After seeing their team advance to three of the last four Grey Cups, 2019 wasn’t the kind of season Ottawa Redblacks fans have grown used to.
Since their reincarnation six years ago, the Redblacks have made it through to the post-season four times and the Grey Cup three times, winning the championship in just their third year.
The team ended this season with just three wins and 15 losses, earning a last-place finish and parting ways with head coach Rick Campbell.
When the CFL announced their divisional all-stars Thursday, only two Redblacks players — punter Richie Leone and offensive lineman Nolan MacMillan — made the cut.
“I think it’s the first major test [for the fanbase],” said Keith Whittier, a Redblacks season ticker holder. “I just feel that the team really mailed it in this year and that they didn’t seem to be playing with passion.”
2019 was not the Redblacks’ first losing season. Back in 2014, the team’s inaugural season, they managed just two wins.
But for Michaela Schreiter, a season ticket holder and co-host of her own Redblacks podcast called Mouchoir!, the 2014 and 2019 seasons aren’t comparable.
“Season one was season one, and it was a bit of a novelty and that kept fans engaged because everyone was just so excited to have football back,” Schreiter said. “This is the first bad season where you couldn’t blame it on being an expansion [team].”

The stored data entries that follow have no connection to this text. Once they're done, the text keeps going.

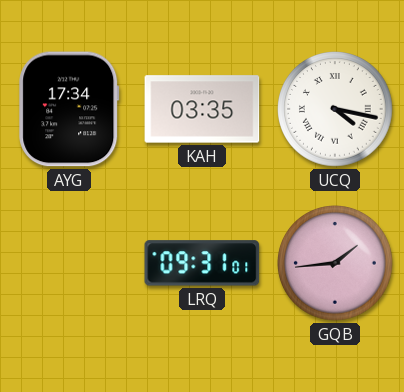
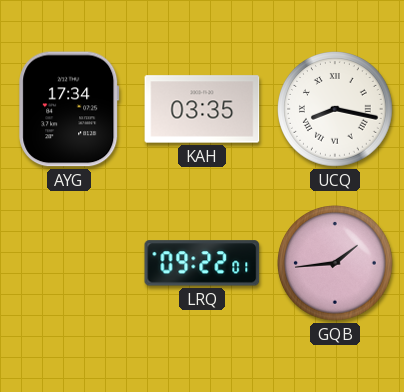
UCQ: 4:17 -> 8:17
LRQ: 09:31 -> 09:22
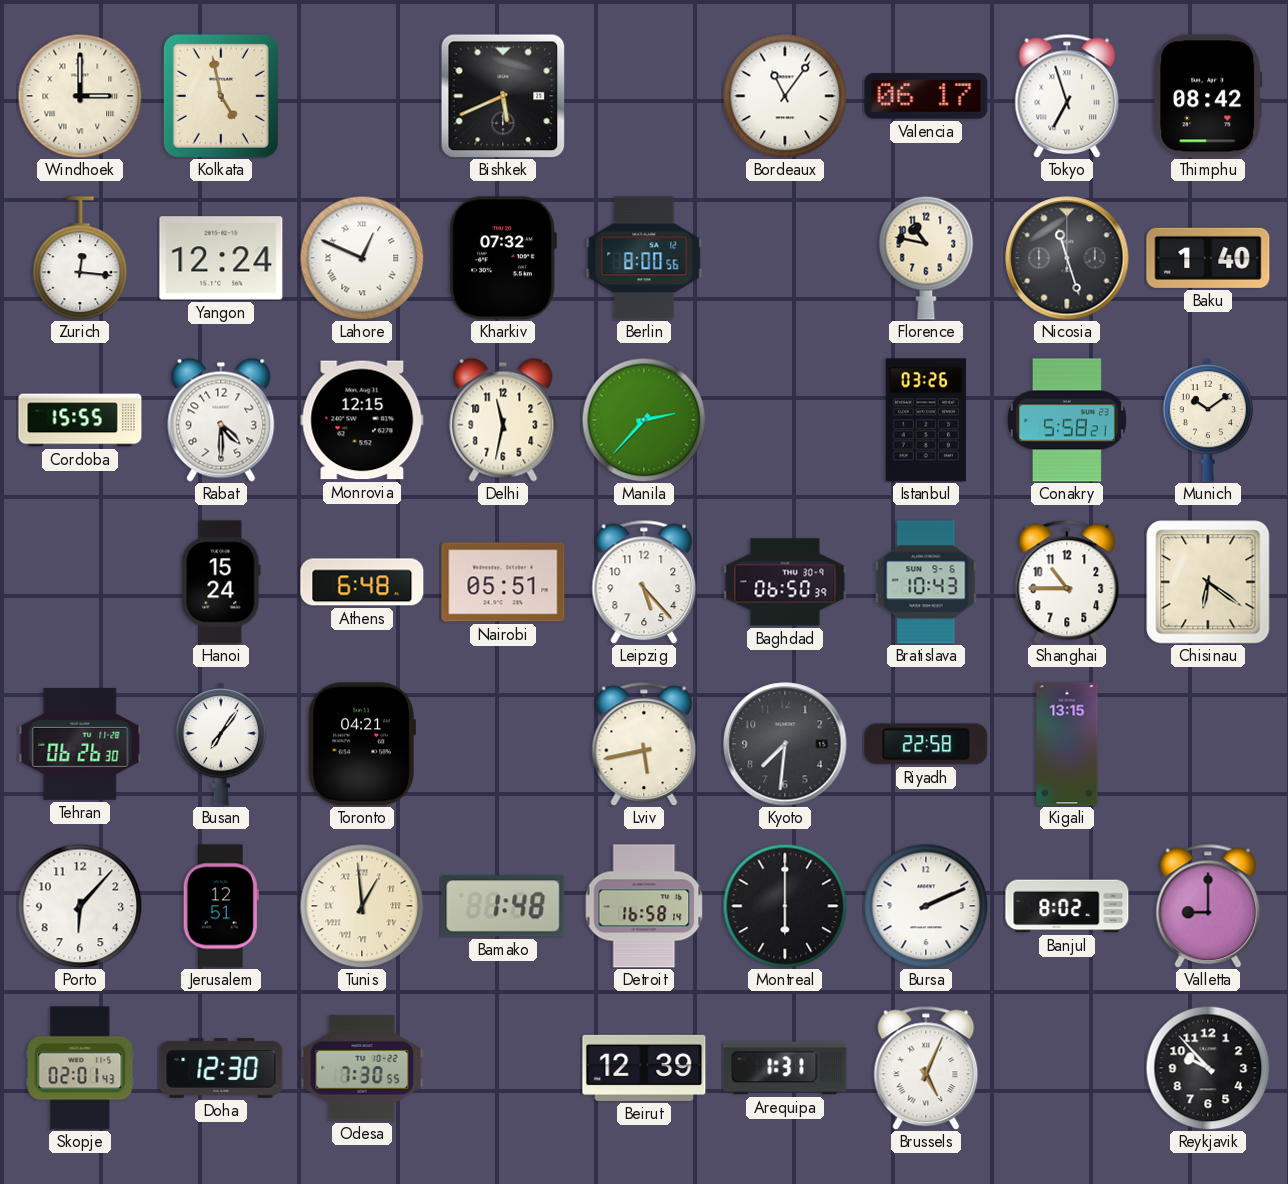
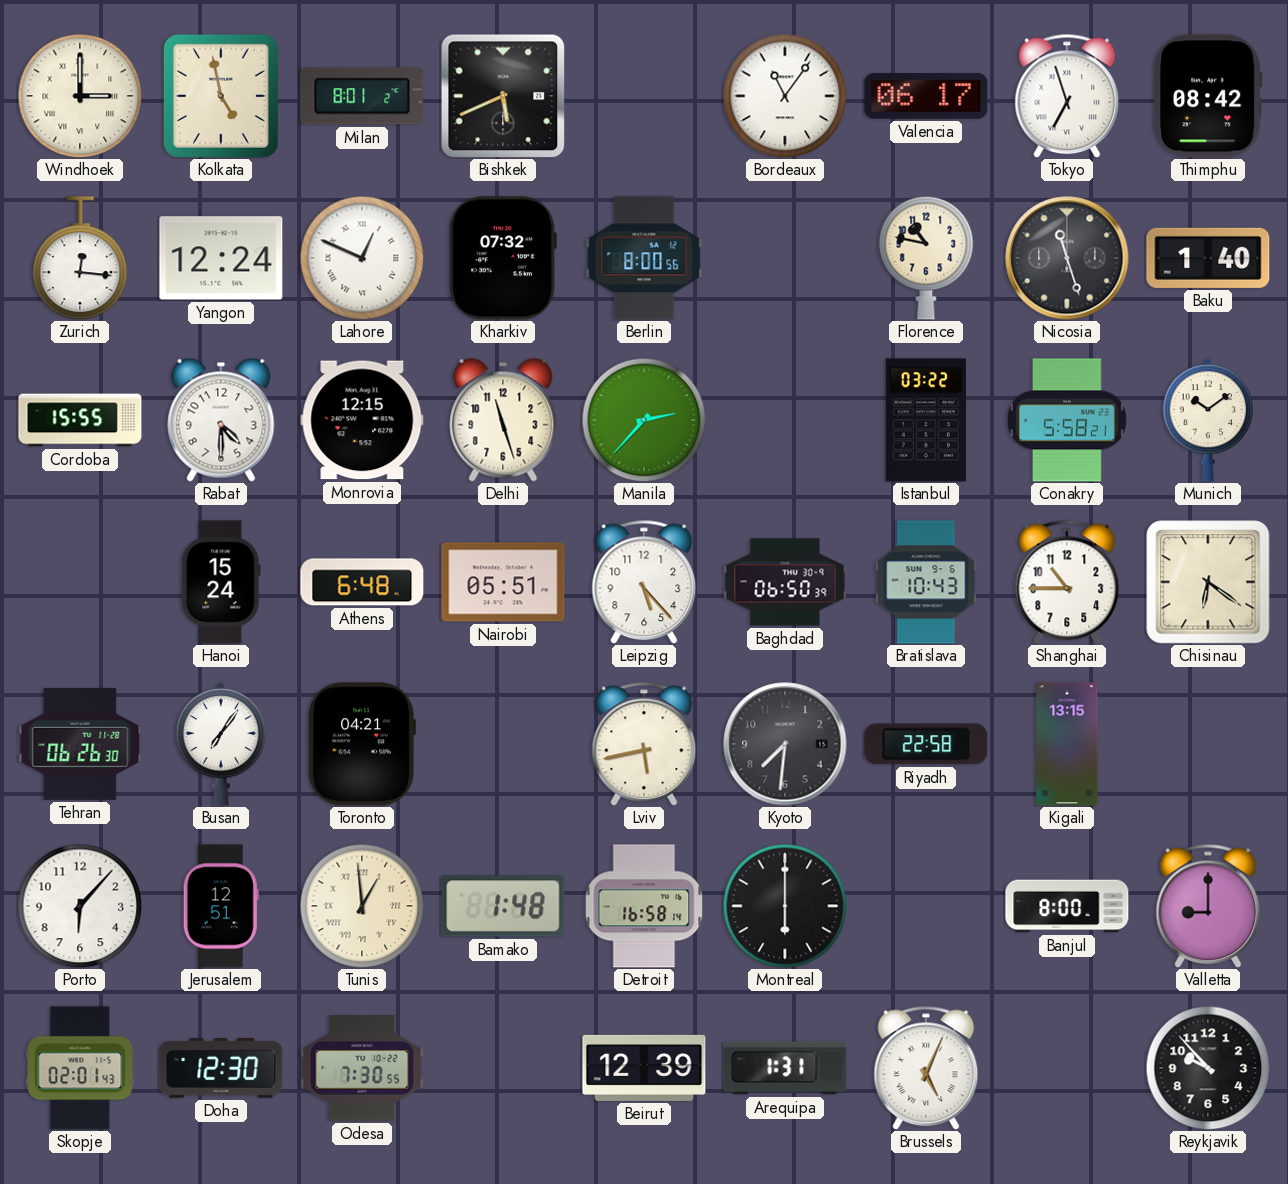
Milan: none -> 8:01
Delhi: 11:32 -> 11:27
Istanbul: 03:26 -> 03:22
Bursa: 2:11 -> none
Banjul: 8:02 -> 8:00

Santino Filoso, who began blogging about the Redblacks in 2013 before becoming a contributor to the Canadian football website 3DownNation, echoed Schreiter’s point.
“You still had a sense that the team was building toward something, and you know, everyone kind of expected growing pains in that first year,” he said.
Both Filoso and Schreiter said they thought games in 2014 were more entertaining as well, but a struggling offence made it harder to stay engaged this year.
“If your team is just getting blown out every week … it just gets tiring to watch and it’s definitely easy to become demotivated,” Filoso said.
After losing several offensive starters to free agency in February, Ottawa’s offence averaged a dismal 14.3 points a game, ranking last in the CFL.
“It felt like no matter what they did, their feet were just kind of stuck in quicksand and they couldn’t get out,” Schreiter observed.
A drop in home attendance suggests fans were less engaged this year. The average home game saw 22,605 fans attend, down from just over 23,000 in 2018 and 24,500 in 2017.
Filoso suggested the franchise might have been a victim of its own early success.
“It might have made fan expectations unrealistic because realistically, the team is not going to be in the Grey Cup every year,” he said.
By comparison, teams like the Hamilton Tiger-Cats and Winnipeg Blue Bombers have gone decades without a championship.
Whittier said fans should be grateful for what the team has been able accomplish in such a short time.
“We need to take note and be very fortunate for the success that we’ve had, and realize that not every season is going to be a great season,” he said.
Schreitter said she’s ready to put the dismal season behind her, noting that after that losing season in 2014, the Redblacks bounced back to advance to the Grey Cup.
“I think it is a good test for the fanbase, but the good thing is with the CFL, things change very quickly.”